There was something there, something that had taken root like a cancer within me and had grown with each infusion of Dark Eco that I was put through. It wasn't very noticeable at first: but slowly, slowly, it expanded, and I began to feel its effects. And the most prominent thing it did to me? It made me despair.

I lost hope that he was coming.

Just as a seed is planted and then blooms, just as an egg changes and grows into something more, so too did the darkness inside of me. The pain was bearable; it faded after a time, after all. But I lost faith.

Soon, too soon, the darkness that was slowly eating away at my soul wrapped itself around me until I was mired in the feelings of hate and despair and was close to losing myself to it.
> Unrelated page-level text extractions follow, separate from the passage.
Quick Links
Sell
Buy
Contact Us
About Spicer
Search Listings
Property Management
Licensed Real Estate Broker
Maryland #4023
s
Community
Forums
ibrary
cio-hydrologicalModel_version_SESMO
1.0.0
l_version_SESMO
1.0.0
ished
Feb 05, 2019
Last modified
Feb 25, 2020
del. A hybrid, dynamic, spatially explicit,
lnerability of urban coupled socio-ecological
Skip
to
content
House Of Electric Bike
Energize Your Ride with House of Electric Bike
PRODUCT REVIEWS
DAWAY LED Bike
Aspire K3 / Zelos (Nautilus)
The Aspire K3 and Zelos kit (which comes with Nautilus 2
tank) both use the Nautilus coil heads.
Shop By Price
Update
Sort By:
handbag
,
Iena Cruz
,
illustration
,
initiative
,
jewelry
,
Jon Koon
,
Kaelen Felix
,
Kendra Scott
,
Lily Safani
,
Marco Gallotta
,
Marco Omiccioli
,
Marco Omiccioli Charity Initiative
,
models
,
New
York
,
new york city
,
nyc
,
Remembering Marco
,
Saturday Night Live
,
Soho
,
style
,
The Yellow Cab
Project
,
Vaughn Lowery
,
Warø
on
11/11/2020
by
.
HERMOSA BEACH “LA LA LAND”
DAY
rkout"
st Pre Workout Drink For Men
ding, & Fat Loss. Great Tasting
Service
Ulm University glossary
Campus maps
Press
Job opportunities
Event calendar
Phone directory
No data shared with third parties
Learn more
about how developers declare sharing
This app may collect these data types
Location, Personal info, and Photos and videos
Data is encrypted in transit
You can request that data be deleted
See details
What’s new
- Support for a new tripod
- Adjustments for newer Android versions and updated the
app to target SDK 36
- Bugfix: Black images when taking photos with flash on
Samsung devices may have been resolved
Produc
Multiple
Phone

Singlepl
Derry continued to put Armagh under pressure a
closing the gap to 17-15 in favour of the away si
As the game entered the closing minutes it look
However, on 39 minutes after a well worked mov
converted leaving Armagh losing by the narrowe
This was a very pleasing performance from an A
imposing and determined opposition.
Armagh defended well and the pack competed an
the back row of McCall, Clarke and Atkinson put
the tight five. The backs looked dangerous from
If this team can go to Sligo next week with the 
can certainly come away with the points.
I could feel its malignity under my skin as though it were a tangible thing; it guided my thoughts and corrupted every single redeemable feeling of mine. He or his subordinate, Erol was there after each infusion. They were the catalyst to my darkness. The hate, instead of hope, became the single thing that kept me alive, kept me drawing breath.

The malice that lived within me needed a way to be known, needed to draw a breath of fresh air to be able to live and grow.

I'll kill him.

I told him so, once, voice quiet, raw, untried. He laughed in my face.

And so I vowed it again, more and more strongly until I was screaming it, over and over and over again, my voice drowning out the rest of the world but for the feelings that burned inside of me like a raging fire, screaming my fury to him until my voice cracked and eventually went raw and I could do no more than form the words silently with my mouth.

It was in uttering that vow that something small, so deep and tiny within me that I barely even noticed it, twanged.

There was nothing left within me strong enough to summon up the tears to weep at how lost I had become.